▶ _TASK PROMPT_
Begin with the line that holds "At the River! (1:19)" and repeat each line after it exactly, ending with the last line of the listing.
= = = = = = =
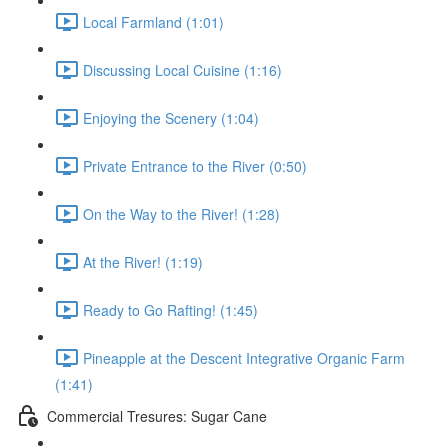
Local Farmland (1:01)
Discussing Local Cuisine (1:16)
Enjoying the Scenery (1:04)
Private Entrance to the River (0:50)
On the Way to the River! (1:28)
At the River! (1:19)
Ready to Go Rafting! (1:45)
Pineapple at the Descent Integrative Organic Farm
(1:41)
Commercial Tresures: Sugar Cane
= = = = = = =
▶ _YOUR RESPONSE_
At the River! (1:19)
Ready to Go Rafting! (1:45)
Pineapple at the Descent Integrative Organic Farm
(1:41)
Commercial Tresures: Sugar Cane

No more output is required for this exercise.